In Defense of Crop Insurance

August 20, 2012

As one of history’s longest, most widespread droughts continues to suffocate crops and livestock nationwide, the importance of crop insurance is becoming increasingly obvious to those in agriculture.

Yet, despite what the vast majority of the farmers and ranchers who are being affected by the drought and counting on the reliability and efficiency of crop insurance have said, third party opponents continue to pen editorials attacking the policy from faraway newsrooms in New York and DC.

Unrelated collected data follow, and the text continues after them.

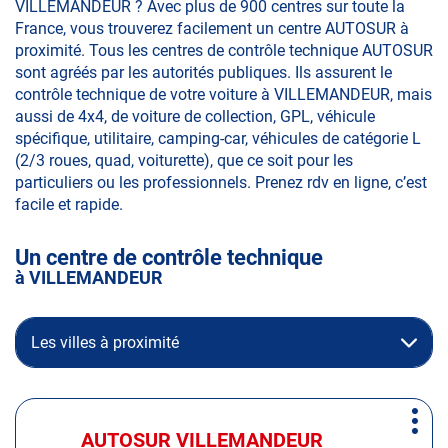
VILLEMANDEUR ? Avec plus de 900 centres sur toute la
France, vous trouverez facilement un centre AUTOSUR à
proximité. Tous les centres de contrôle technique AUTOSUR
sont agréés par les autorités publiques. Ils assurent le
contrôle technique de votre voiture à VILLEMANDEUR, mais
aussi de 4x4, de voiture de collection, GPL, véhicule
spécifique, utilitaire, camping-car, véhicules de catégorie L
(2/3 roues, quad, voiturette), que ce soit pour les
particuliers ou les professionnels. Prenez rdv en ligne, c’est
facile et rapide.
Un centre de contrôle technique
à VILLEMANDEUR
Les villes à proximité
Appuyer
Plus
sur
AUTOSUR VILLEMANDEUR
Centre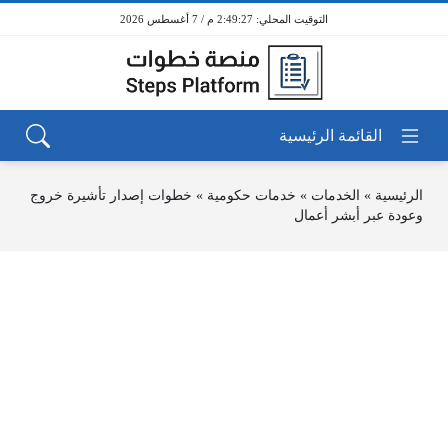
2:49:28 م / 7 أغسطس 2026
الرئيسية
»
الخدمات
»
خدمات حكومية
»
خطوات إصدار تأشيرة خروج
وعودة عبر أبشر أعمال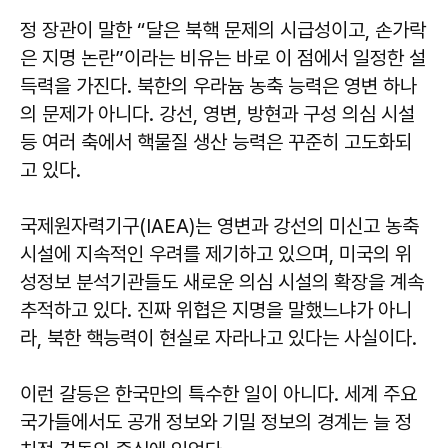
정 장관이 말한 “달은 북핵 문제의 시급성이고, 손가락
은 지명 논란”이라는 비유는 바로 이 점에서 일정한 설
득력을 가진다. 북한의 우라늄 농축 능력은 영변 하나
의 문제가 아니다. 강선, 영변, 방현과 구성 의심 시설
등 여러 축에서 핵물질 생산 능력은 꾸준히 고도화되
고 있다.
국제원자력기구(IAEA)는 영변과 강선의 미신고 농축
시설에 지속적인 우려를 제기하고 있으며, 미국의 위
성정보 분석기관들도 새로운 의심 시설의 확장을 계속
추적하고 있다. 진짜 위협은 지명을 말했느냐가 아니
라, 북한 핵능력이 현실로 자라나고 있다는 사실이다.
이런 갈등은 한국만의 특수한 일이 아니다. 세계 주요
국가들에서도 공개 정보와 기밀 정보의 경계는 늘 정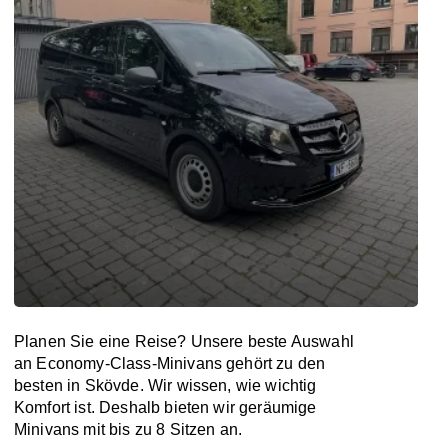
Planen Sie eine Reise? Unsere beste Auswahl
an Economy-Class-Minivans gehört zu den
besten in Skövde. Wir wissen, wie wichtig
Komfort ist. Deshalb bieten wir geräumige
Minivans mit bis zu 8 Sitzen an.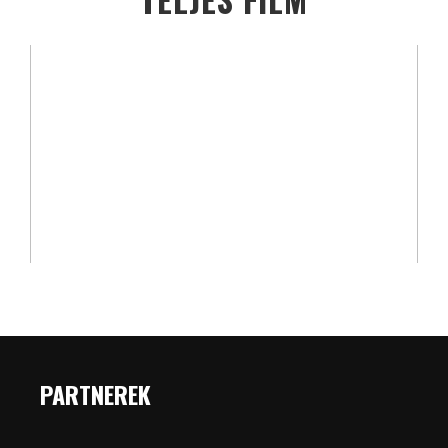
PARTNEREK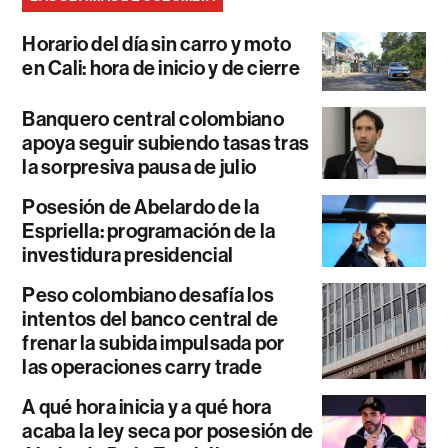
Horario del día sin carro y moto
en Cali: hora de inicio y de cierre
Banquero central colombiano
apoya seguir subiendo tasas tras
la sorpresiva pausa de julio
Posesión de Abelardo de la
Espriella: programación de la
investidura presidencial
Peso colombiano desafía los
intentos del banco central de
frenar la subida impulsada por
las operaciones carry trade
A qué hora inicia y a qué hora
acaba la ley seca por posesión de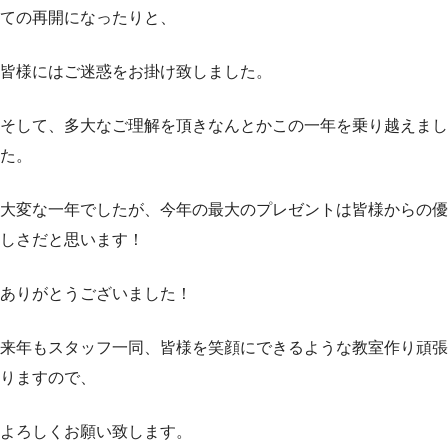
ての再開になったりと、
皆様にはご迷惑をお掛け致しました。
そして、多大なご理解を頂きなんとかこの一年を乗り越えまし
た。
大変な一年でしたが、今年の最大のプレゼントは皆様からの優
しさだと思います！
ありがとうございました！
来年もスタッフ一同、皆様を笑顔にできるような教室作り頑張
りますので、
よろしくお願い致します。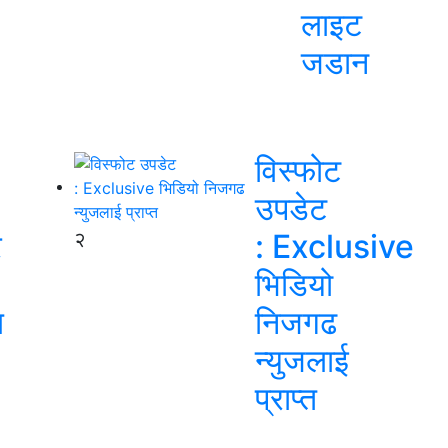
लाइट
जडान
विस्फोट
उपडेट
र
२
: Exclusive
भिडियो
ल
निजगढ
न्युजलाई
प्राप्त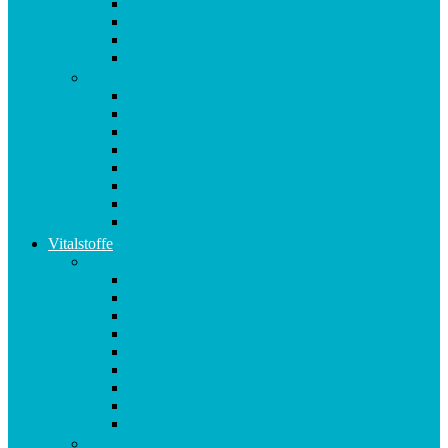
Multipräparate
Nervensystem
Omega 3
Oxidativer Stress
P-Z
Pollen
Sangokoralle
Säure-Basen-Haushalt
Sekundäre Pflanzenstoffe
Stress
Vitalpilze
Vitamine
Zähne
Vitalstoffe
Vitalstoffe im Violettglas A – K
Antioxidans-Basis
Basisstation
Blühende Frühlingswiese
Coenzym Q10 * 100
Flotte Sprünge
Gerne Frausein
Hyaluron Komplex
Krillöl Kapseln
Lachende Kinderaugen
Vitalstoffe im Violettglas M – Z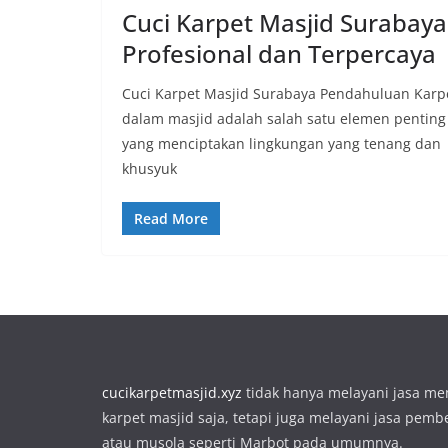
Cuci Karpet Masjid Surabaya 
Profesional dan Terpercaya
Cuci Karpet Masjid Surabaya Pendahuluan Karp
dalam masjid adalah salah satu elemen penting
yang menciptakan lingkungan yang tenang dan
khusyuk
Read More
cucikarpetmasjid.xyz
tidak hanya melayani jasa m
karpet masjid saja, tetapi juga melayani jasa pemb
atau musola seperti Marbot pada umumnya.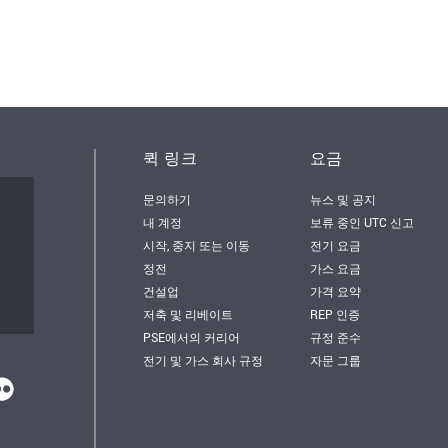
퀵 링크
요금
문의하기
뉴스 및 공지
서
내 계정
보류 중인 UTC 신고
시작, 중지 또는 이동
전기 요금
정전
가스 요금
건설업
가격 요약
저축 및 리베이트
REP 인증
PSE에서의 커리어
규정 준수
전기 및 가스 회사 규정
자문 그룹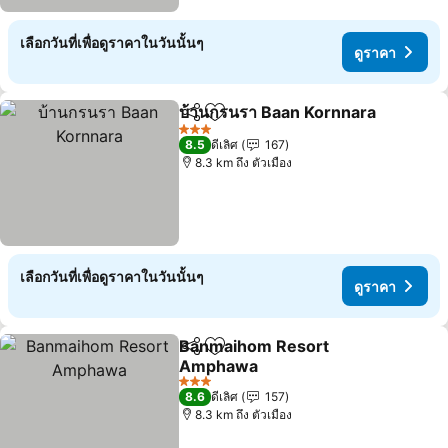
เลือกวันที่เพื่อดูราคาในวันนั้นๆ
ดูราคา
บ้านกรนรา Baan Kornnara
แชร์
เพิ่มในรายการโปรด
3 ดาว
8.5
ดีเลิศ
167
8.3 km ถึง ตัวเมือง
เลือกวันที่เพื่อดูราคาในวันนั้นๆ
ดูราคา
Banmaihom Resort
แชร์
เพิ่มในรายการโปรด
Amphawa
3 ดาว
8.6
ดีเลิศ
157
8.3 km ถึง ตัวเมือง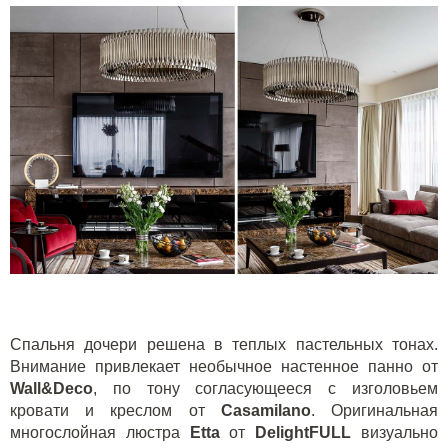
Спальня дочери решена в теплых пастельных тонах.
Внимание привлекает необычное настенное панно от
Wall
&
Deco
, по тону согласующееся с изголовьем
кровати и креслом от
Casamilano
. Оригинальная
многослойная люстра
Etta
от
DelightFULL
визуально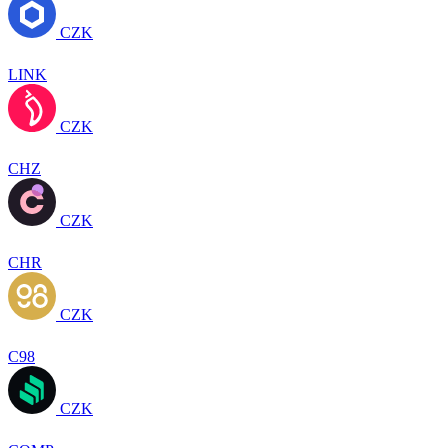
CZK
LINK
CZK
CHZ
CZK
CHR
CZK
C98
CZK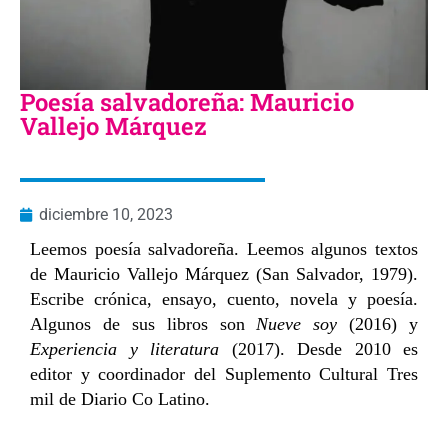
Poesía salvadoreña: Mauricio
Vallejo Márquez
diciembre 10, 2023
Leemos poesía salvadoreña. Leemos algunos textos
de Mauricio Vallejo Márquez (San Salvador, 1979).
Escribe crónica, ensayo, cuento, novela y poesía.
Algunos de sus libros son
Nueve soy
(2016) y
Experiencia y literatura
(2017). Desde 2010 es
editor y coordinador del Suplemento Cultural Tres
mil de Diario Co Latino.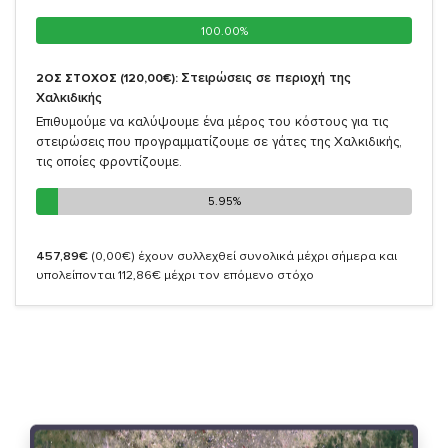
100.00%
100.00%
Στειρώσεις σε περιοχή της
2ΟΣ ΣΤΟΧΟΣ (120,00€):
Χαλκιδικής
Επιθυμούμε να καλύψουμε ένα μέρος του κόστους για τις
στειρώσεις που προγραμματίζουμε σε γάτες της Χαλκιδικής,
τις οποίες φροντίζουμε.
5.95%
5.95%
457,89€
(0,00€)
έχουν συλλεχθεί συνολικά μέχρι σήμερα και
υπολείπονται 112,86€ μέχρι τον επόμενο στόχο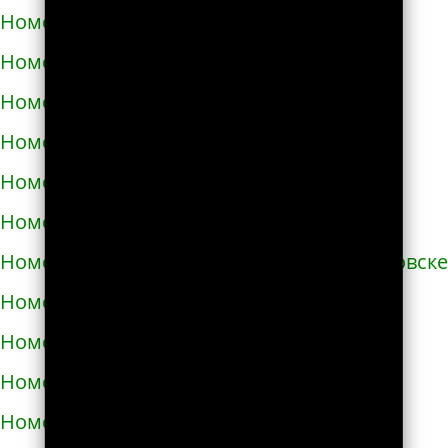
Номера телефонов такси в Здолбунове
Номера телефонов такси в Змиёве
Номера телефонов такси в Знаменке
Номера телефонов такси в Золотоноше
Номера телефонов такси в Золочеве
Номера телефонов такси в Иванкове
Номера телефонов такси в Ивано-Франковске
Номера телефонов такси в Измаиле
Номера телефонов такси в Изюме
Номера телефонов такси в Изяславе
Номера телефонов такси в Ильинцах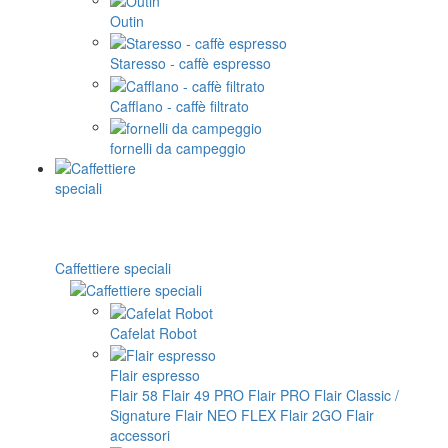
Outin
Staresso - caffè espresso
Cafflano - caffè filtrato
fornelli da campeggio
Caffettiere speciali
Cafelat Robot
Flair espresso
Flair 58
Flair 49 PRO
Flair PRO
Flair Classic /
Signature
Flair NEO FLEX
Flair 2GO
Flair
accessori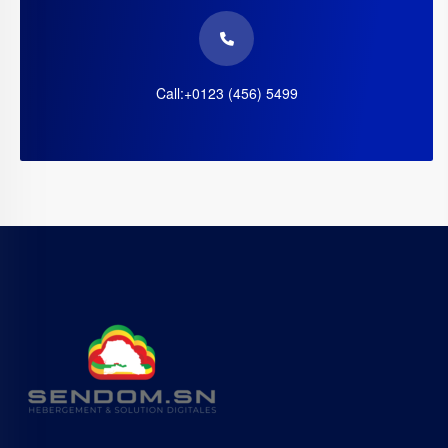
Call:+0123 (456) 5499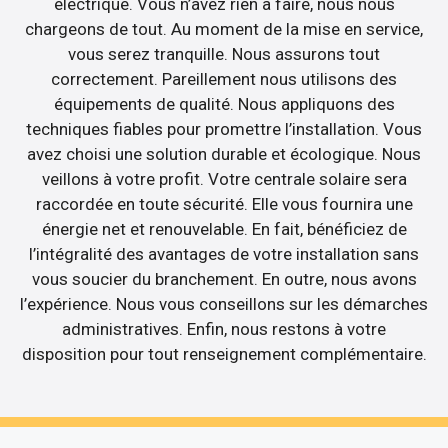
électrique. Vous n’avez rien à faire, nous nous
chargeons de tout. Au moment de la mise en service,
vous serez tranquille. Nous assurons tout
correctement. Pareillement nous utilisons des
équipements de qualité. Nous appliquons des
techniques fiables pour promettre l’installation. Vous
avez choisi une solution durable et écologique. Nous
veillons à votre profit. Votre centrale solaire sera
raccordée en toute sécurité. Elle vous fournira une
énergie net et renouvelable. En fait, bénéficiez de
l’intégralité des avantages de votre installation sans
vous soucier du branchement. En outre, nous avons
l’expérience. Nous vous conseillons sur les démarches
administratives. Enfin, nous restons à votre
disposition pour tout renseignement complémentaire.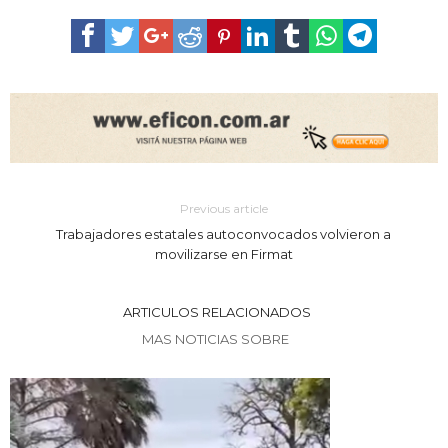
Previous article
Trabajadores estatales autoconvocados volvieron a
movilizarse en Firmat
ARTICULOS RELACIONADOS
MAS NOTICIAS SOBRE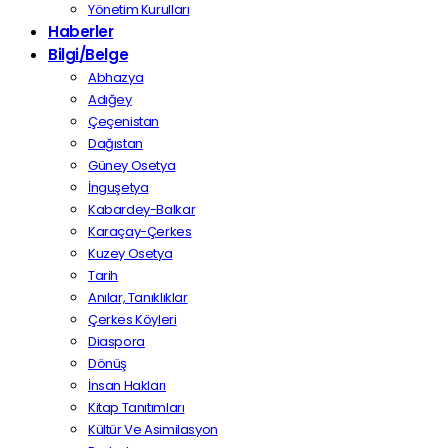
Yönetim Kurulları
Haberler
Bilgi/Belge
Abhazya
Adığey
Çeçenistan
Dağıstan
Güney Osetya
İnguşetya
Kabardey-Balkar
Karaçay-Çerkes
Kuzey Osetya
Tarih
Anılar, Tanıklıklar
Çerkes Köyleri
Diaspora
Dönüş
İnsan Hakları
Kitap Tanıtımları
Kültür Ve Asimilasyon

Jason Williamson, a crop insurance agent from Payne, Ohio, stood up to a recent New York Times editorial titled, “Drought and the Farm Bills,” which implied that farmers are purchasing crop insurance policies as a way to turn a profit—an assertion that anyone with any experience in the high-cost, high-risk farming business has immediately dismissed as ridiculous.

“Farmers purchase policies and can receive claims only for documented losses,” Williamson explained. “Crop losses may be deep, and no crop insurance indemnity will be enough to make any of these farmers whole again. The indemnity will allow those who purchased policies to get back on their feet and farm yet another day.

“Do you think that drivers who purchase car insurance are secretly hoping for a car wreck to get a check from the insurance company? It’s an absurd idea. You purchase insurance for protection, not to make a buck.”

That same day, Tom Zacharias, president of the National Crop Insurance Services (NCIS) found himself having to defend the merits of crop insurance to the Washington Times, the author of which suggests that American taxpayers should be outraged by crop insurance.

But it’s “quite the contrary,” Zacharias explained.

“American taxpayers should be relieved…Prior to the investments made in the modern crop-insurance program, taxpayers would have been on the hook for most, if not all, the crop losses resulting from the 2012 drought…response and reaction to agriculture disasters came in the form of 42 supplemental ad-hoc disaster bills,” he continued. “[These] measures…have cost taxpayers $70 billion since 1989 and took up to 18 months to reach growers.”

Today’s crop insurance program covered 84 percent of eligible acres in 2011. When farmers were hit with a string of natural disasters, there wasn’t a single call to Congress for expensive disaster aid.

Indeed, most farmers are crediting crop insurance with the fact that they are able to plant again this year—and it looks as though the $4 billion paid in premiums will prove worth it in 2012 as well.

“Crop-insurance premium subsidies are not direct cash transfers to farmers,” Zacharias wrote. “Farmers pay a reduced amount for their premiums and receive an indemnity payment only in the event of an insurable loss. They do not receive ‘subsidy’ payments from crop insurance… Under this system, the federal government serves as a reinsurer, an insurance company for insurance companies. As such, it shares in the gains and the losses of the policy. Those gains have returned about $3.5 billion to federal coffers in the last decade, which can and will be used to offset losses in years like this one.”

And it’s a good thing, too. With farmers plowing up dirt in most of the Corn Belt, there’s no guarantee there would be a next year in U.S. agriculture if it weren’t for crop insurance.